This study investigates the performance and efficiency of closed-loop oxy-hydrogen Brayton power cycles through numerical modelling and simulation. Coupled with storage hydrogen and oxygen produced by a water-electrolysis system, these cycles have the potential to produce flexible electrical power at high thermal efficiency whilst producing zero exhaust gas emissions. The efficiency and power output of the cycles are investigated using a thermodynamic model.
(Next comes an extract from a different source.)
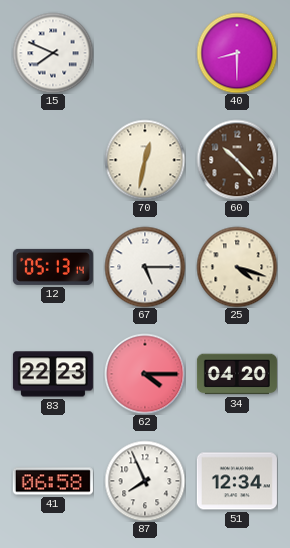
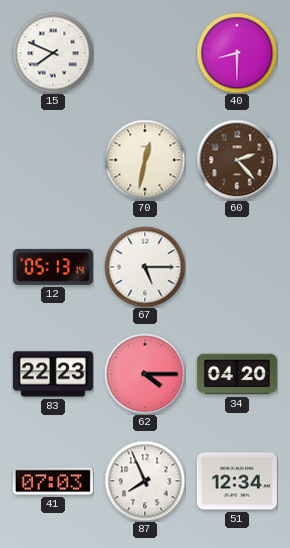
60: 10:23 -> 2:23
25: 4:18 -> none
41: 06:58 -> 07:03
A standard Argon Power Cycle (APC) fuelled by hydrogen is explored which yields an efficiency of 19% under typical operating conditions. To improve the performance, the cycle is modified by including an intercooler, reheater and regenerator, which has the potential to increase the efficiency to 64% when operating under the same conditions. In addition, the potential use of helium and air as the working fluid is explored, as well as a methane fuelled cycle. It is found that the hydrogen–helium cycle is more efficient over all pressure ratios but the most expensive to operate.

本研究通过数值建模和模拟来研究闭环氧氢布雷顿动力循环的性能和效率。再加上由水电解系统产生的储存氢气和氧气，这些循环有可能以高热效率产生灵活的电力，同时产生零废气排放。使用热力学模型研究循环的效率和功率输出。探索了以氢气为燃料的标准氩气循环 (APC)，在典型操作条件下可产生 19% 的效率。为了提高性能，该循环进行了修改，包括一个中间冷却器、再热器和再生器，在相同条件下运行时有可能将效率提高到 64%。此外，探索了氦气和空气作为工作流体的潜在用途，以及甲烷燃料循环。发现氢-氦循环在所有压力比下都更有效，但操作成本最高。